I’ve never been very good at “adulting.”
In fact, in most every metric used to judge what constitutes a successful adult, I’d probably be considered an abject failure.
Which probably makes me the very thought of me giving some advice to recent high school graduates a pretty hilarious notion. However, a recent crop of graduates have been unleashed upon an unsuspecting world and they are thirsty for knowledge and advice.
And, for the money you probably have in your pockets right now, I’m the best you can afford. So you’re stuck with me … and, in turn, I reckon I’m stuck with you. We’re in this together, kids — and let’s face it, nobody get’s out of this world alive anyway.
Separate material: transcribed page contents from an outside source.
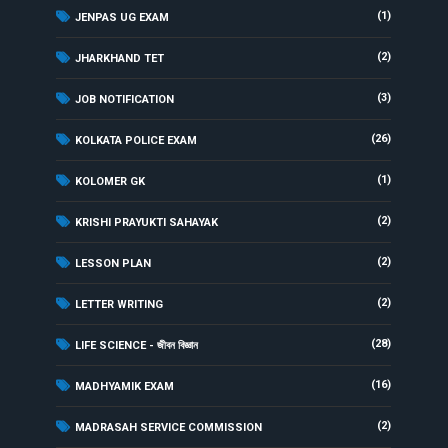
(1)
JENPAS UG EXAM
(2)
JHARKHAND TET
(3)
JOB NOTIFICATION
(26)
KOLKATA POLICE EXAM
(1)
KOLOMER GK
(2)
KRISHI PRAYUKTI SAHAYAK
(2)
LESSON PLAN
(2)
LETTER WRITING
(28)
LIFE SCIENCE - জীবন বিজ্ঞান
(16)
MADHYAMIK EXAM
(2)
MADRASAH SERVICE COMMISSION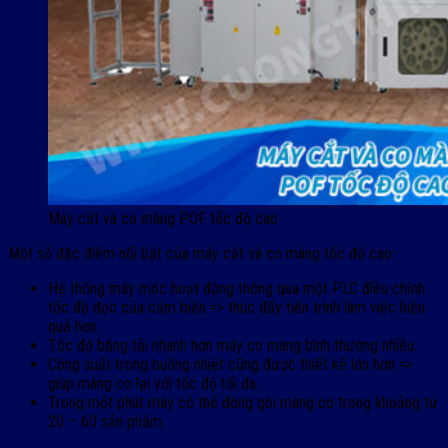
Máy cắt và co màng POF tốc độ cao
Một số đặc điểm nổi bật của máy cắt và co màng tốc độ cao:
Hệ thống máy móc hoạt động thông qua một PLC điều chỉnh
tốc độ đọc của cảm biến => thúc đẩy tiến trình làm việc hiệu
quả hơn.
Tốc độ băng tải nhanh hơn máy co màng bình thường nhiều.
Công suất trong buồng nhiệt cũng được thiết kế lớn hơn =>
giúp màng co lại với tốc độ tối đa.
Trong một phút máy có thể đóng gói màng co trong khoảng từ
20 – 60 sản phẩm.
And so, for the $1 you just spent on the paper you hold in your hands (unless you are reading this on the Interwebs), here’s the best advice I can possibly give you as you enter your journey into adulthood:
• Youth is precious; enjoy it while you can. I know this seems far-fetched right now when you are young and invincible, but here’s a dirty little secret … you won’t always be this way. Your metabolism is going to slow down. You won’t be able to eat fast food at 2 a.m. your entire life. You’ll lose hair in the places you want it and grow hair in the places you don’t want it. You’ll sag. You’ll droop. You’ll find yourself exercising not because you want to look good on the beach, but because you are trying to extend your warranty. Start taking care of yourself now before it all comes crashing down — it will make things much easier later in life. Eat better. Exercise more. Get some sleep.
• Say thank you more often. You’ll be amazed how much people will appreciate this. You might even make someone’s day with this simple gesture. It’s easy to take things — and people — for granted. Don’t do that. Say thank you as often as possible. You might want to start by writing those thank you notes for your graduation gifts …
• Do all the things. As I mentioned before, nobody gets off this planet alive. Don’t have any regrets in your life. Have fun. Do things that make you happy. Have adventures. Take some chances. When you are in your hospital bed many years from now, you don’t want to say, “I wish I had …” but rather, “Whew, I can’t believe I made it.”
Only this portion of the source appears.